FXシミュレーターの研究

概要

 突如として湧いて出る怪しげな研究であるが、市場の為替レートの挙動を疑似的にシミュレーションするアルゴリズムを考えたいというものであり、実をいうとこのブログで最もやりたい研究の一つである。こういったものを開発する目的であるが、ルールトレーダーの取引戦略の検証であったり、裁量トレーダーの取引のトレーニングに使用することができると考えられる。アプローチとしては、以下の2つが考えられる。

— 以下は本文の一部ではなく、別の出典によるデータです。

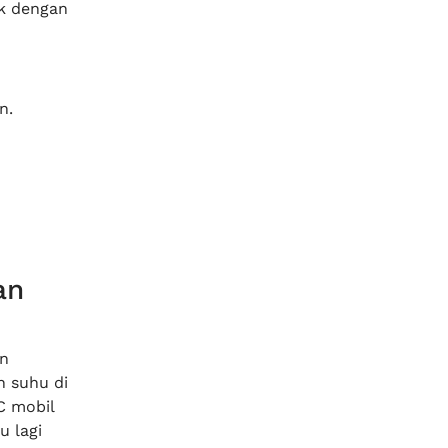
ik dengan
n.
an
an
n suhu di
C mobil
u lagi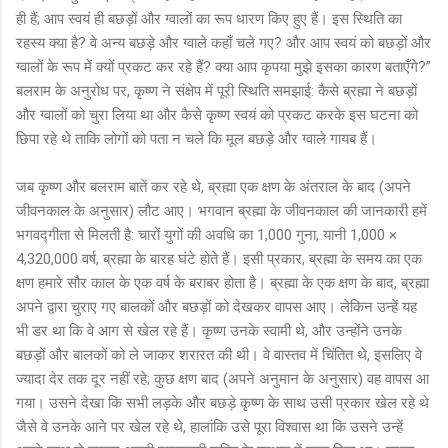
ही हैं; आप स्वयं ही बछड़ों और ग्वालों का रूप धारण किए हुए हैं। इस स्थिति का
रहस्य क्या है? वे अन्य बछड़े और ग्वाले कहाँ चले गए? और आप स्वयं को बछड़ों और
ग्वालों के रूप में क्यों प्रकट कर रहे हैं? क्या आप कृपया मुझे इसका कारण बताएँगे?”
बलराम के अनुरोध पर, कृष्ण ने संक्षेप में पूरी स्थिति समझाई: कैसे ब्रह्मा ने बछड़ों
और ग्वालों को चुरा लिया था और कैसे कृष्ण स्वयं को प्रकट करके इस घटना को
छिपा रहे थे ताकि लोगों को पता न चले कि मूल बछड़े और ग्वाले गायब हैं।
जब कृष्ण और बलराम बातें कर रहे थे, ब्रह्मा एक क्षण के अंतराल के बाद (अपने
जीवनकाल के अनुसार) लौट आए। भगवान ब्रह्मा के जीवनकाल की जानकारी हमें
भगवद्गीता से मिलती है: चारों युगों की अवधि का 1,000 गुना, यानी 1,000 ×
4,320,000 वर्ष, ब्रह्मा के बारह घंटे होते हैं। इसी प्रकार, ब्रह्मा के समय का एक
क्षण हमारे सौर काल के एक वर्ष के बराबर होता है। ब्रह्मा के एक क्षण के बाद, ब्रह्मा
अपने द्वारा चुराए गए बालकों और बछड़ों को देखकर वापस आए। लेकिन उन्हें यह
भी डर था कि वे आग से खेल रहे हैं। कृष्ण उनके स्वामी थे, और उन्होंने उनके
बछड़ों और बालकों को ले जाकर शरारत की थी। वे वास्तव में चिंतित थे, इसलिए वे
ज्यादा देर तक दूर नहीं रहे; कुछ क्षण बाद (अपने अनुमान के अनुसार) वह वापस आ
गया। उसने देखा कि सभी लड़के और बछड़े कृष्ण के साथ उसी प्रकार खेल रहे थे
जैसे वे उनके आने पर खेल रहे थे, हालांकि उसे पूरा विश्वास था कि उसने उन्हें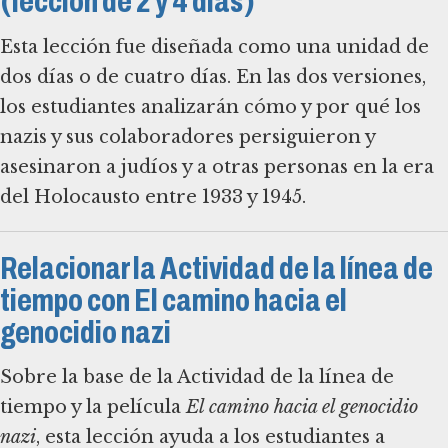
(lección de 2 y 4 días)
Esta lección fue diseñada como una unidad de
dos días o de cuatro días. En las dos versiones,
los estudiantes analizarán cómo y por qué los
nazis y sus colaboradores persiguieron y
asesinaron a judíos y a otras personas en la era
del Holocausto entre 1933 y 1945.
Relacionar la Actividad de la línea de
tiempo con El camino hacia el
genocidio nazi
Sobre la base de la Actividad de la línea de
tiempo y la película
El camino hacia el genocidio
nazi
, esta lección ayuda a los estudiantes a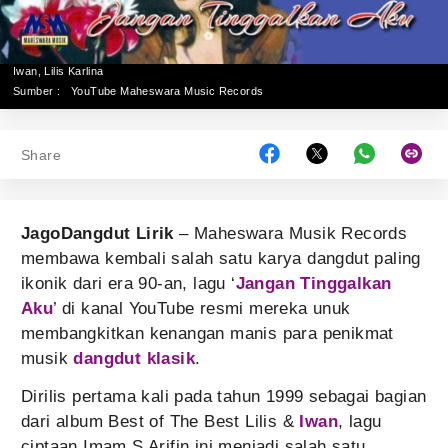
Iwan, Lilis Karlina
Sumber :
YouTube Maheswara Music Records
Share
JagoDangdut Lirik
– Maheswara Musik Records
membawa kembali salah satu karya dangdut paling
ikonik dari era 90-an, lagu ‘
Jangan Tinggalkan
Aku
’ di kanal YouTube resmi mereka unuk
membangkitkan kenangan manis para penikmat
musik
dangdut klasik
.
Dirilis pertama kali pada tahun 1999 sebagai bagian
dari album Best of The Best Lilis &
Iwan
, lagu
ciptaan Imam S Arifin ini menjadi salah satu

  1. 時系列モデルを利用して為替レートのシミュレーションパスを生成する方法
  2. ヒストリカルデータやその加工データを用いて為替レートのシミュレーションパスを生成する方法

 前者はモンテカルロシミュレーション(Monte Carlo Simulation)といわれる手法であり、与えられた時系列モデルのパラメータに従って、コンピュータで疑似乱数を生成し為替レートのシナリオを作成する。もちろん、ヒストリカルデータから時系列モデルのパラメータを推定することも可能であり、そのような手続きは経済学ではキャリブレーション(Calibration)といわれている。時系列モデルのパラメータは外生的に与えることもできるが、キャリブレーションを利用した方が現実に近いシナリオを作成できるだろう。

 後者はヒストリカルシミュレーション(Historical Simulation)といわれる手法であり、過去発生した市場レートの挙動をそのままコピーしてシナリオを作成する手法である。もちろん、そのままのデータを適用することはできないため、価格の動きを収益率ベースに直して適用する、パターン認識を利用して直近の挙動に近い挙動をしている期間のデータを適用するなどの工夫が必要である。

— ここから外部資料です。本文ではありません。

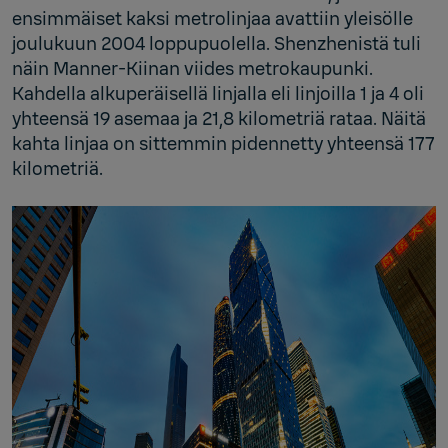
ensimmäiset kaksi metrolinjaa avattiin yleisölle
joulukuun 2004 loppupuolella. Shenzhenistä tuli
näin Manner-Kiinan viides metrokaupunki.
Kahdella alkuperäisellä linjalla eli linjoilla 1 ja 4 oli
yhteensä 19 asemaa ja 21,8 kilometriä rataa. Näitä
kahta linjaa on sittemmin pidennetty yhteensä 177
kilometriä.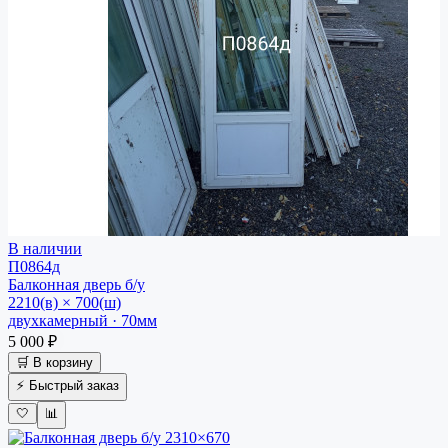
В наличии
П0864д
Балконная дверь
б/у
2210(в) × 700(ш)
двухкамерный · 70мм
5 000 ₽
🛒 В корзину
⚡ Быстрый заказ
🤍
📊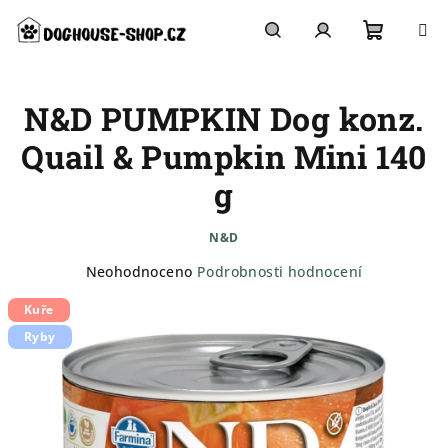
Přejít
na
obsah
Nákupn
Hledat
Přihlášení
N&D PUMPKIN Dog konz.
košík
Quail & Pumpkin Mini 140
g
N&D
Průměrné
Neohodnoceno
Podrobnosti hodnocení
hodnocení
Kuře
produktu
je
Ryby
0,0
z
5
hvězdiček.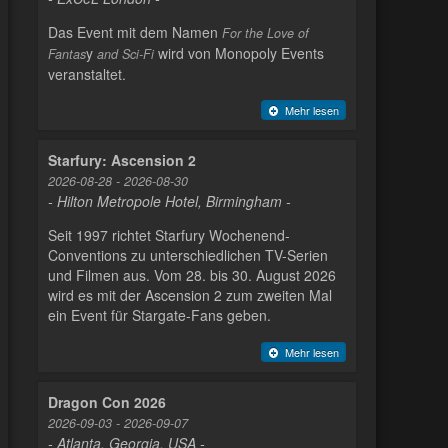
Das Event mit dem Namen
For the Love of
y
wird von Monopoly Events
Fantas
and Sci-Fi
veranstaltet.
Mehr lesen
Starfury: Ascension 2
2026-08-28 - 2026-08-30
- Hilton Metropole Hotel, Birmingham -
Seit 1997 richtet Starfury Wochenend-
Conventions zu unterschiedlichen TV-Serien
und Filmen aus. Vom 28. bis 30. August 2026
wird es mit der Ascension 2 zum zweiten Mal
ein Event für Stargate-Fans geben.
Mehr lesen
Dragon Con 2026
2026-09-03 - 2026-09-07
- Atlanta, Georgia, USA -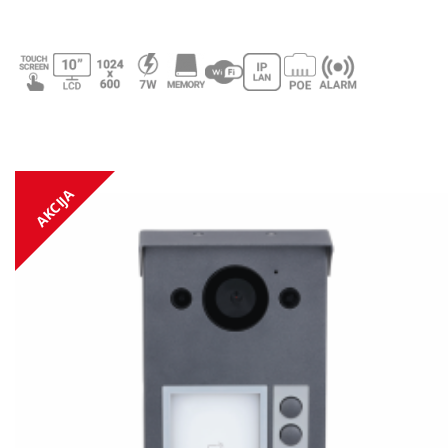
AKCIJA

 また、両者の折衷方法としてブートストラップヒストリカルシミュレーション(Bootstrap Historical Simulation)、あるいは、フィルター付きヒストリカルシミュレーション(Filtered Historical Simulation)といわれる手法も存在する。時系列モデルを使用してシナリオを生成するが、乱数として疑似乱数を使用する代わりに、時系列モデルをキャリブレーションした際の推定残差を乱数として使用することで、時系列モデルを使用しながらヒストリカルシミュレーションを行う手法である。それぞれの具体的な手法については順次紹介していく。

長所と短所

 それぞれの手法について長所と短所があり、コインの裏表のようなものと考えることができる。

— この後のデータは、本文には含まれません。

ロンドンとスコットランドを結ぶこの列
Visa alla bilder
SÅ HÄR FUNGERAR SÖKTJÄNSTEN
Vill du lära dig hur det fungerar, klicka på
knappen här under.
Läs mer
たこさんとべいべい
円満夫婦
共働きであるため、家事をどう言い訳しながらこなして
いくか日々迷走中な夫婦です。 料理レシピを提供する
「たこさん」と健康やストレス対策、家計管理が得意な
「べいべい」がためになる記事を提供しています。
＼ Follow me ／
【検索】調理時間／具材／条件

  1. モンテカルロシミュレーションはシナリオの数を無制限に増やすことができるが、ヒストリカルシミュレーションはヒストリカルデータの数で生成できるシナリオの数が制限される。ヒストリカルシミュレーションでは網羅的なシミュレーションを行うのが難しく、過去で起こった事象が未来でも起こると仮定するアプローチになる。
  2. モンテカルロシミュレーションでは現実味の乏しいシナリオが生成される可能性がある。特に多変量(複数の通貨の為替レートなど)のシミュレーションを同時に行う場合ではほとんどのシナリオが現実的ではないものになってしまう傾向がある。ヒストリカルシミュレーションは、過去に実現したシナリオであり生成されるものの多くは現実性のあるシナリオとみることができる。

シナリオの数を無数に増やせるということと現実味のあるシナリオはそれほど多くはないだろう、というところでトレードオフの関係があるということである。

目標

 通常の経済理論の紹介の間で不定期にシナリオを生成する各種の手法を紹介していく。筆者の(Java Scriptの)プログラミングの勉強もかねて、各シミュレーターで疑似的に取引をして損益を競うようなゲームやシナリオを生成して出力するような機能を作ってみようと考えている。時間はかかるかもしれないが一応の目標である。